Availability of research papers and data
This research will be presented in a series of papers describing ACES data. Royal Astronomical Society Monthly Notices:
Paper I — ALMA Central Molecular Zone Survey (ACES) I: Overview paper Paper II — ALMA Central Molecular Zone Survey (ACES) II: 3mm continuum images Paper III — ALMA Central Molecular Zone Survey (ACES) III: Molecular beam data reduction and HNCO & HCO+ data Paper IV — ALMA Central Molecular Zone Survey (ACES) IV: Data from two intermediate-width spectral windows Paper V — ALMA Central Molecular Zone Exploration Survey (ACES) V: Data from CS(2-1), SO 2_3-1_2, CH3CHO 5_(1,4)-4_(1,3), HC3N(11-10) and H40A lines Paper VI — ALMA Central Molecular Zone Exploration Survey (ACES) VI: ALMA’s large-scale program reveals highly fibrous central molecular zone (under minor revision)
The complete dataset is available on the ALMA Science Portal (https://almascience.org/alma-data/lp/aces).

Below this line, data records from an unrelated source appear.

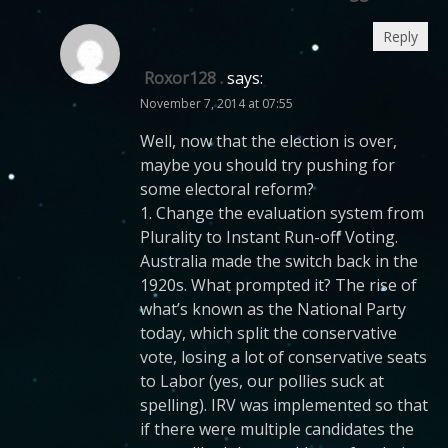
Reply
Roxor128 .
says:
November 7, 2014 at 07:55
Well, now that the election is over,
maybe you should try pushing for
some electoral reform?
1. Change the evaluation system from
Plurality to Instant Run-off Voting.
Australia made the switch back in the
1920s. What prompted it? The rise of
what’s known as the National Party
today, which split the conservative
vote, losing a lot of conservative seats
to Labor (yes, our pollies suck at
spelling). IRV was implemented so that
if there were multiple candidates the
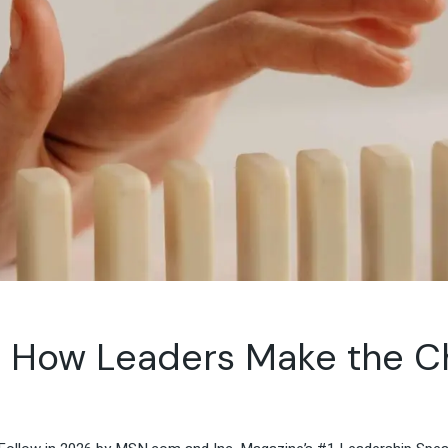
Travel & Hospitality
Retail & Consumer Goods
Corporate & General
Business
 How Leaders Make the Ch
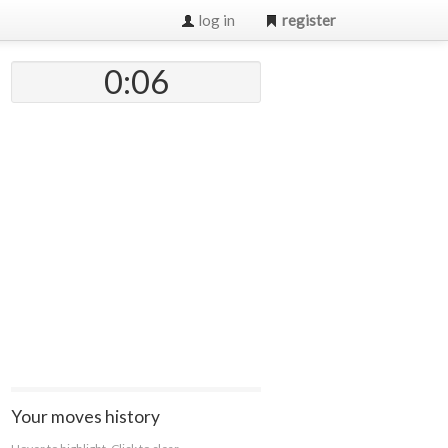
log in
register
0:07
Your moves history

Global collaboration supporting the ACES project
The ACES collaboration includes more than 160 scientists, ranging from master’s students to retired researchers, representing more than 70 institutions across Europe, the Americas, Asia, and Australia. The project was initiated and led by principal investigator Stephen Longmore (Liverpool John Moores University, UK) and co-leads Ashley Burns (European Southern Observatory, Germany), Carla Battersby (University of Connecticut, CT, USA), John Barry (University of Colorado Boulder, USA), and Laura Corzi (Centre for Astrobiology, Madrid, Spain). (CdA)), Adam Pinsburg (University of Florida, USA (Florida)), Jonathan Henshaw (Max Planck Institute for Astronomy, Heidelberg, Germany), Paul Ho (Academia Sinica, Taiwan), Izaskun Jiménez-Serra (CdA), JM Diederik Kruijssen (COOL Research DAO), Elisabeth Mills (University of Kansas, USA), Maya Petkova (Chalmers University of Technology, Sweden), Mattia Sormani (Dipartimento di Scienza e Alta Tecnologia (DiSAT), Insubria University, Italy), Robin Tress (Swiss Federal Institute of Technology Lausanne, Universität Institute for Theoretical Astrophysics, Heidelberg, Germany), Daniel Walker (University of Manchester, UK Alma Regional Center Node), Jennifer Wallace (Connecticut).

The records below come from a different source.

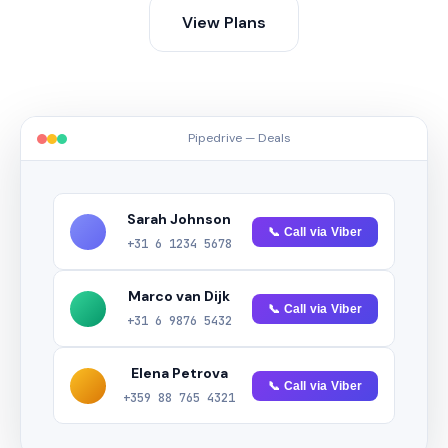
View Plans
Pipedrive — Deals
Sarah Johnson
📞 Call via Viber
+31 6 1234 5678
Marco van Dijk
📞 Call via Viber
+31 6 9876 5432
Elena Petrova
📞 Call via Viber
+359 88 765 4321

The ALMA Data Reduction Working Group within ACES is coordinated by Adam Ginsburg, Daniel Walker, and Ashley Burns. Contributors include Nazar Budaiev (Florida), Laura Colzi (CdA), Savannah Gramze (Florida), Pei-Ying Hsieh (National Astronomical Observatory of Japan, Mitaka, Tokyo), Desmond Jeff (Florida), Xing Lu (Chinese Academy of Sciences, Shanghai Observatory), and Jaime Pineda. (Max-Planck-Institut für extraterrestrische Physik, Germany), Marc Pound (University of Maryland, USA), and Álvaro Sánchez-Monge (Institut de Ciències de l’Espai, CSIC, Bella Terra, Spain; Institut d’Estudis Espacials de Catalunya, Castelldefels, Spain), and 30 More than one additional researcher who helped with data reduction.